И крепче прежнего стоял Старград, и было все хорошо. «Верни меч, батюшка», — подступался Рюрик. «Молод ты. Им же лучше, глинянам твоим, пока меч у меня», — отвечал князь. Он был мудр и помышлял обо всей стране сразу, но княжича не покидало дурное предчувствие. Нечаянка не была ему ни женой, ни невестой… ни даже подругой возлюбленной — вся любовь, три дня знал ее по осени и один день весной! — но все равно упрямо соблазнилось, будто нечто очень хорошее убежало из его жизни навсегда. И не вернешь, и хоть знать бы, о чем тоска!..
А потом опять настала осень, и корабль кнеза Ждигнева однажды не вернулся домой. Позже рыбаки рассказали старградцам, как Ждигневова лодья сходилась с двумя северными кораблями. Рыбаки, конечно, проворно поставили паруса и убрались подальше, а потому не видели, чем кончилось дело. Осиротевшие княжата стали расспрашивать и узнали, что летом у тех берегов промышляла ватага Тормода Кудрявая Борода, фэрейского херсира, и он-то вернулся на свои острова живым и с добычей.
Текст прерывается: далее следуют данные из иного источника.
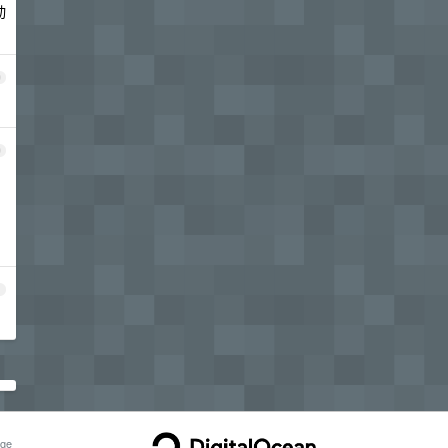
动
9
0
1
ge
В тот год Рюрик не пошел сам к глинянам, послал отроков. Верные отроки поехали памятными тропами, выбрались на знакомые поляны и… не нашли поселения. Только шуршащие груды черных углей на месте нарядных, добротно, для внуков-правнуков, выстроенных домов. Отроки стали искать следы вражеского погрома, но не нашли. Значит, сами люди ушли. Неведомо куда ушли с обжитого места. Ни следа не оставив, растворился маленький род глинян в необъятных лесах, вызолоченных близкими холодами…
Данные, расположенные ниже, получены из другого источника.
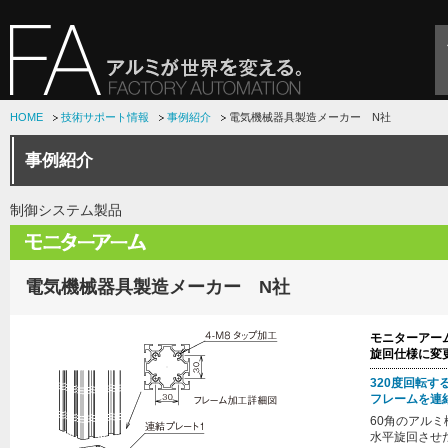
HOME
技術サポート情報
事例紹介
電気機械器具製造メーカー N社
事例紹介
制御システム製品
電気機械器具製造メーカー N社
モニターアー
旋回仕様に変
320度回転
フレームを連
60角のアル
水平旋回させ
…И минули годы, и сидел постаревший князь, в котором еще можно было узнать тогдашнего веселого княжича, один в городе на другом краю населенного мира, сидел посреди черной безрадостной ночи, опустив на руки голову, слушал заунывный вой псов и ждал, когда же взойдет солнце еще одного дня.
Нечаянка…
Глава шестая
Когда случился великий разлад и половина былой Ладоги ушла с князем Вадимом иной доли приискивать, нельзя сказать, чтобы в старых гнездах остались сидеть только те, кому полюбился Рюрик, а Новый Город выстроили единственно те, кто остался верен Вадиму. Редок живущий сам по себе; за каждым — его племя, его род, и чаще всего человек смиряет себя, уступая воле семьи. Что делать, если отец был бы рад держаться Вадима, занявшего ладожский стол по праву наследования, а сын, ходивший с городской ратью против датчан и бившийся с ними под стягом Белого Сокола, — об ином, кроме как еще послужить государю-варягу, не помышляет?.. Самое последнее дело усобица в доме. Многие, памятуя об этом, сумели уберечь свой род от раздоров. Вот потому в Новом Городе хватало не слишком тайных приверженцев Рюрика, а в Ладоге — тех, кто рад был бы примирить своего князя с Вадимом.
Из таких был и молодой Смеян, сын ладожского кузнеца. Его, правда, иная причина в Ладоге удержала.
Смеян был, по мнению старших, горд умом.